Longitudinal trajectories. CACNA1A-related HM range from brief, self-limiting symptoms to life-threatening events associated with brain swelling. What had bothered me about CACNA1A-related HM for a long time was the fact that there was no information about the development and severity of these events over time. Also, it was unclear whether the severity of HM events can be predicted. Do mild events in individuals with CACAN1A-related disorders stay mild, or are patients at risk for more severe events in the future? In addition, some CACNA1A-related HM events occur in the setting of seizures and status epilepticus. However, it was unclear how common the association with seizures was and whether this connection was causally related. We tried to address these questions in our recent publication by Schaare and collaborators.

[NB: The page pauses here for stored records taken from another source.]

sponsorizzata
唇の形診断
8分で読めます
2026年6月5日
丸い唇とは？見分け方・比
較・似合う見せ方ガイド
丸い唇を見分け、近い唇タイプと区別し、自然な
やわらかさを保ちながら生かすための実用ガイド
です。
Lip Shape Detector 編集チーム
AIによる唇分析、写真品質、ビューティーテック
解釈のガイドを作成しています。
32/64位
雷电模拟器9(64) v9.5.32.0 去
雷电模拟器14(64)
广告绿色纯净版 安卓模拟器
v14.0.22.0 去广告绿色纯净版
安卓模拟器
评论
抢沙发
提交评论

HM over time. In brief, we assessed 163 patient years in 15 individuals with CACNA1A-related HM. All individuals had missense variants, including several variants for which prior functional data clearly pointed towards a prominent gain-of-function effect. We have not seen CACNA1A-related HM in individuals with loss-of-function variants, an important fact to relay to families with respect the necessity of action plans for CACNA1A-related HM. In our study by Schaare et al., we observed that the longitudinal course of CACNA1A-related HM lacks recognizable patterns or timing. Mild HM events can be followed by severe events, and HM may occur after long periods of freedom from these episodes. In addition, we find little correlation with seizure patterns, even though seizures and HM may overlap in some individuals.

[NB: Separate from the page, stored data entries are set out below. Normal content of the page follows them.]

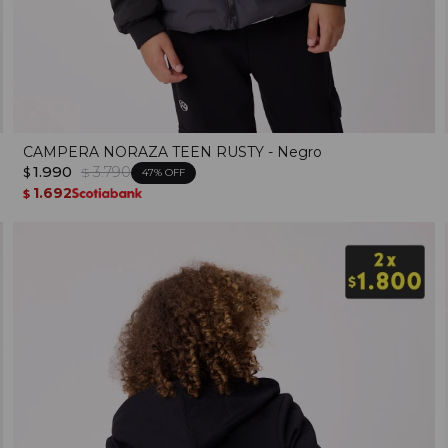
CAMPERA NORAZA TEEN RUSTY - Negro
1.990
3.790
$
$
47
1.692
$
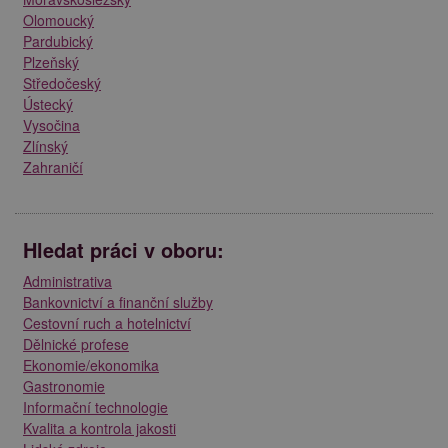
Olomoucký
Pardubický
Plzeňský
Středočeský
Ústecký
Vysočina
Zlínský
Zahraničí
Hledat práci v oboru:
Administrativa
Bankovnictví a finanční služby
Cestovní ruch a hotelnictví
Dělnické profese
Ekonomie/ekonomika
Gastronomie
Informační technologie
Kvalita a kontrola jakosti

What you need to know. In our study by Schaare and collaborators, we describe the longitudinal disease course in individuals with pediatric CACNA1A-related HM. We find that both the severity and timing of HM events defy the patterns that we have observed. Plus, if individuals have HM and seizures, the correlation between both neurological features is cryptic. In summary, we have provided a first longitudinal phenotypic map for CACNA1A-related disorders that will allow us to expand the granularity of phenotypic information on this rare disease, eventually leading to clinical trial readiness.